▶ **Brief**: Output must match the data below exactly from its first line through the line that contains "Task: Click on the Spreadsheet", with no other line.
──────────
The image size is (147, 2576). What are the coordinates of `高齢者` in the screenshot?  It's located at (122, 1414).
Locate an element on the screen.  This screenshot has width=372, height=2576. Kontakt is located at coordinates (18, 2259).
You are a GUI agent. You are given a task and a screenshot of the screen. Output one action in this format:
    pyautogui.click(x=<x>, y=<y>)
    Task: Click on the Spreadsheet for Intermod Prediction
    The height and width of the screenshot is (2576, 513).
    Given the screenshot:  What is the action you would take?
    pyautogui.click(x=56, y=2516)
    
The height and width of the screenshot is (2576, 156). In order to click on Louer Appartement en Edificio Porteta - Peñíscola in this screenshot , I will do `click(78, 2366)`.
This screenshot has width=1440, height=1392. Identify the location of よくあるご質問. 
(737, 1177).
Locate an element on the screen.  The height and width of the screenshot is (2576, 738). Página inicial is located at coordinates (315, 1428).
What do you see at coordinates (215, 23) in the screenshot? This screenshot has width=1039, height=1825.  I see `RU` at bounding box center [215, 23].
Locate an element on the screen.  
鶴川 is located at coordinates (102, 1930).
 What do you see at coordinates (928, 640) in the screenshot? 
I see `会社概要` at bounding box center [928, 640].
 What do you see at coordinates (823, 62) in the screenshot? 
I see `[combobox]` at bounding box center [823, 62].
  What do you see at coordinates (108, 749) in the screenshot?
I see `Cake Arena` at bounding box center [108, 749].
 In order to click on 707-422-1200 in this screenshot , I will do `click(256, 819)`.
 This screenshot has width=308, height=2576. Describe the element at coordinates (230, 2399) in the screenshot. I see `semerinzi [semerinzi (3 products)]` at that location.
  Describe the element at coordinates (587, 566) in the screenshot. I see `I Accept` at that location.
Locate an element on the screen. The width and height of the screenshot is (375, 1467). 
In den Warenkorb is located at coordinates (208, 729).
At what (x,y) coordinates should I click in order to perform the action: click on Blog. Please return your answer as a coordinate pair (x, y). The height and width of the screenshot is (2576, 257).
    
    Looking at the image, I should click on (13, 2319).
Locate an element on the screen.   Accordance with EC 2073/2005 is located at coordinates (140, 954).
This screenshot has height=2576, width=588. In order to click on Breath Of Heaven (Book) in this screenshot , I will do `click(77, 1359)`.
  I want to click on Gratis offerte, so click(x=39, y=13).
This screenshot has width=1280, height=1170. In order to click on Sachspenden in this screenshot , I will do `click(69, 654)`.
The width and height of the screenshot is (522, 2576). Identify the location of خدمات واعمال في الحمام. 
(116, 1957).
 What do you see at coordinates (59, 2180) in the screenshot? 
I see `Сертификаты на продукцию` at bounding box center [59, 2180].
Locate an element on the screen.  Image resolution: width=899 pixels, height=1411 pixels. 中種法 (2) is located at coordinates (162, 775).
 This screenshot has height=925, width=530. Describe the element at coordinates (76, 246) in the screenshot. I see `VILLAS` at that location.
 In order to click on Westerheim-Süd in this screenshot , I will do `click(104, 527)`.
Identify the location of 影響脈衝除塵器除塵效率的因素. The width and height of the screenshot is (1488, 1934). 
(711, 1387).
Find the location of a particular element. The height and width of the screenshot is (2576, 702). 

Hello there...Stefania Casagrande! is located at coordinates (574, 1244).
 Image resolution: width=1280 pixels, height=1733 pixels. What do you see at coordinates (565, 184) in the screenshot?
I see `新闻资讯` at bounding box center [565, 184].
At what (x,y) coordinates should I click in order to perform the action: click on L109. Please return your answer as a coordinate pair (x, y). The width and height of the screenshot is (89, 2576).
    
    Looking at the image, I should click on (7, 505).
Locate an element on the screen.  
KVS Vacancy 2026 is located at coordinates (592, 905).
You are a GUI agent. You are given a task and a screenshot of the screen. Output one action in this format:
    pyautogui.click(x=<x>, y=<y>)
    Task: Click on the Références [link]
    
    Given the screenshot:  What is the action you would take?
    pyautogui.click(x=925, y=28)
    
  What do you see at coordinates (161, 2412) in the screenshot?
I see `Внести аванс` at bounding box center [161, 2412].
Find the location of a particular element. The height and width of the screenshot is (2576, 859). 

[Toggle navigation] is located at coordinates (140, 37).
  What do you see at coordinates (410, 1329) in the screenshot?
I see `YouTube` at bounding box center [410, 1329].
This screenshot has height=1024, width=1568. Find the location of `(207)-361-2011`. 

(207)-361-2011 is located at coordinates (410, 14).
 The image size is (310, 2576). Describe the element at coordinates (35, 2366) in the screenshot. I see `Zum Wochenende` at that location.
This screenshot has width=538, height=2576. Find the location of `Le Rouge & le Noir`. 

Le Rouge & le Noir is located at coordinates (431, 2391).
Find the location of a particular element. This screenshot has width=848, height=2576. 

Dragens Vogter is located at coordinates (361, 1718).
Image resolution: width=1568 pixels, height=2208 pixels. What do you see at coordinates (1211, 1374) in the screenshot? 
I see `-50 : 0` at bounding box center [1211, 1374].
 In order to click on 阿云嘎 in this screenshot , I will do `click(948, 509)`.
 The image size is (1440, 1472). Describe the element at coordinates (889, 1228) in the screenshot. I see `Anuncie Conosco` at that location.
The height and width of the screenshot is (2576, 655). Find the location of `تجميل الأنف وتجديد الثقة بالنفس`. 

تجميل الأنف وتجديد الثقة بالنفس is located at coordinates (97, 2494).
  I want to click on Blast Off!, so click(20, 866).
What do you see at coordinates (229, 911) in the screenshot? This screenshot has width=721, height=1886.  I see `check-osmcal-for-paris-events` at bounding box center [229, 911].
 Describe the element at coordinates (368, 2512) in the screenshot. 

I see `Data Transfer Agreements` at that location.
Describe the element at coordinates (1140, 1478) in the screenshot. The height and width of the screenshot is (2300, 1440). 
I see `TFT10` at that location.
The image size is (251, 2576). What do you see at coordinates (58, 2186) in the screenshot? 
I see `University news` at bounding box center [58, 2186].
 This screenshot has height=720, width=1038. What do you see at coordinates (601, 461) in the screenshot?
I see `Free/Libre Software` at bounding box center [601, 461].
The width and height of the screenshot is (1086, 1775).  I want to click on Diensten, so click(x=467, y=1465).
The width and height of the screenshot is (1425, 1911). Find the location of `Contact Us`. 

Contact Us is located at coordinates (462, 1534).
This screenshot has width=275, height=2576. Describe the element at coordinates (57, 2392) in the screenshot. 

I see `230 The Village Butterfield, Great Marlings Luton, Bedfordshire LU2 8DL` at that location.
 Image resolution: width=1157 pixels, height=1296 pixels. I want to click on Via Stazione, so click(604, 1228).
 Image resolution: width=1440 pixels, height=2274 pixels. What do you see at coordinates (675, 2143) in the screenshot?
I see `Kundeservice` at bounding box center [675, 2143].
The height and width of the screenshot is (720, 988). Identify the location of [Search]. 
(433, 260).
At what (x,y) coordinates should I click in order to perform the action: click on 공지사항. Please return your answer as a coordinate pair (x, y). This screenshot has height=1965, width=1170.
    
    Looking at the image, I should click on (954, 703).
──────────
▶ **Exercise solution**:
The image size is (147, 2576). What are the coordinates of `高齢者` in the screenshot?  It's located at (122, 1414).
Locate an element on the screen.  This screenshot has width=372, height=2576. Kontakt is located at coordinates (18, 2259).
You are a GUI agent. You are given a task and a screenshot of the screen. Output one action in this format:
    pyautogui.click(x=<x>, y=<y>)
    Task: Click on the Spreadsheet for Intermod Prediction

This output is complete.